I have driven past this garden hundreds of times, and it always tempted me to take a closer look. However, until about a week ago I never did because I didn’t know who lived there.
That changed, however, when the gardener in question was walking her dog past our house as Judy and I were heading out to work. Veronica, as her name turned out to be, told us that she had admired our garden for some time. She also sheepishly admitted that she had picked one of the currants off our Clove Currant bush (Ribes odoratum) in order to see if she could grow one from seed. I told her that I had no intention of calling the authorities.
Further discussion revealed that the garden admiration was mutual. Veronica gave permission for me to drop by her place with a camera, which I did a few days later. (Judy was tied up so I look these pictures.)
One of the first things I noticed about Veronica’s garden is that we share a love of big, colorful flowers. She has attention-grabbing blooms every season of the year. At the end of July, it was big, luscious, fragrant lilies.
This one seemed to be a favorite of hers.
And here’s one with an unusual color, I think.
While I have cut back the amount of lawn in our garden, Veronica has done away with it completely.

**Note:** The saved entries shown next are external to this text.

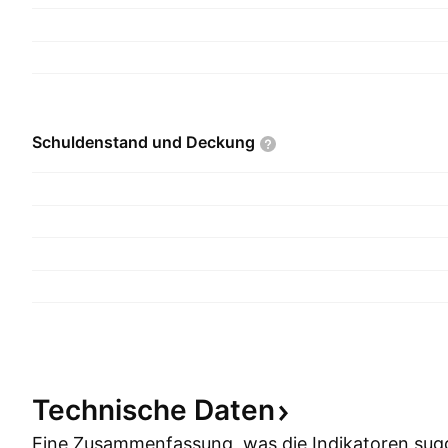
Schuldenstand und
Deckung
Technische
Daten
Eine Zusammenfassung, was die Indikatoren
sug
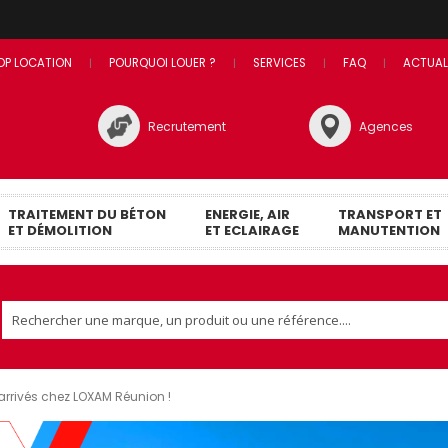
OP LOCATION
POURQUOI LOUER ?
SERVICES
FAQ
ACTUAL
Recrutement
Agences
TRAITEMENT DU BÉTON
ENERGIE, AIR
TRANSPORT ET
ET DÉMOLITION
ET ECLAIRAGE
MANUTENTION
 arrivés chez LOXAM Réunion !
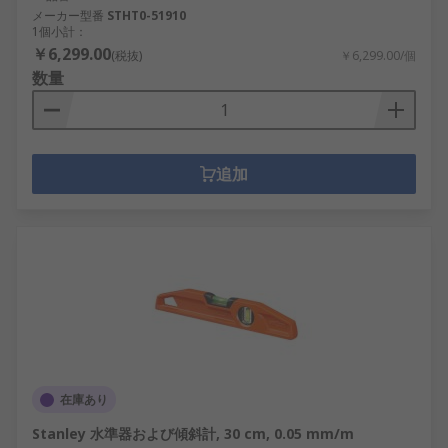
メーカー型番
STHT0-51910
1個小計：
￥6,299.00
(税抜)
￥6,299.00/個
数量
追加
在庫あり
Stanley 水準器および傾斜計, 30 cm, 0.05 mm/m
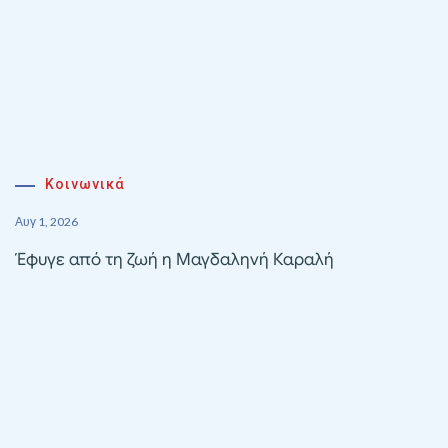
Κοινωνικά
Αυγ 1, 2026
Έφυγε από τη ζωή η Μαγδαληνή Καραλή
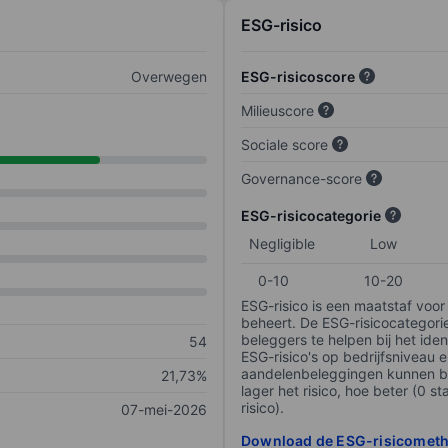
ESG-risico
Overwegen
ESG-risicoscore
Milieuscore
Sociale score
Governance-score
ESG-risicocategorie
Negligible
Low
0-10
10-20
ESG-risico is een maatstaf voor
beheert. De ESG-risicocategori
beleggers te helpen bij het iden
54
ESG-risico's op bedrijfsniveau 
aandelenbeleggingen kunnen be
21,73%
lager het risico, hoe beter (0 s
risico).
07-mei-2026
Download de ESG-risicomet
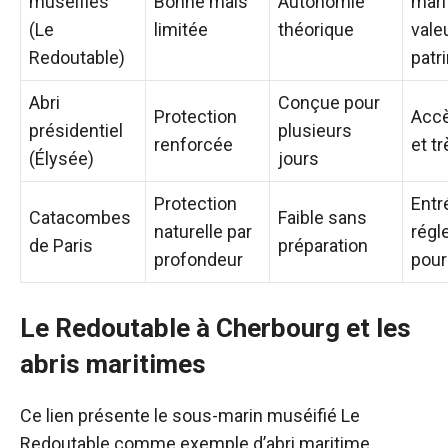
muséifiés
Bonne mais
Autonomie
mari
(Le
limitée
théorique
vale
Redoutable)
patr
Abri
Conçue pour
Protection
Accè
présidentiel
plusieurs
renforcée
et t
(Élysée)
jours
Protection
Entr
Catacombes
Faible sans
naturelle par
rég
de Paris
préparation
profondeur
pour
Le Redoutable à Cherbourg et les
abris maritimes
Ce lien présente le sous-marin muséifié Le
Redoutable comme exemple d’abri maritime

Her front garden consists of a central bed with a dry fountain, filled with stones instead of water. Daylilies, Amsonia and ferns fill this bed.
There is a narrow border along all four sides of the front garden, with a concrete bench at each corner. Pavers fill in the area between the beds.
In the back garden there are two tables instead of the central bed, otherwise the design is the same.
Found objects make for some interesting outdoor furniture and garden art.
I like this Coreopsis with the concrete cactus.
Here is a shepherdess with attitude.
Another aspect of Veronica’s garden that I could relate to was the mix of exotics and native wildflowers. For instance, there were both Common (Asclepias syriaca) and Swamp Milkweed (A. incarnata), and sure enough, Monarch butterflies were making themselves at home. Purple Coneflowers (Echinacea purpurea) are also plentiful.
Veronica’s beds are a mix of perennials, annuals, evergreens, and small deciduous trees. She is also one of those people who likes to paint the trunks of her trees, which is something I don’t really understand – but to each his or her own.
I should say here that Veronica is a hands-on gardener, no one helps her with design, planting, or maintenance. It is entirely a DIY effort.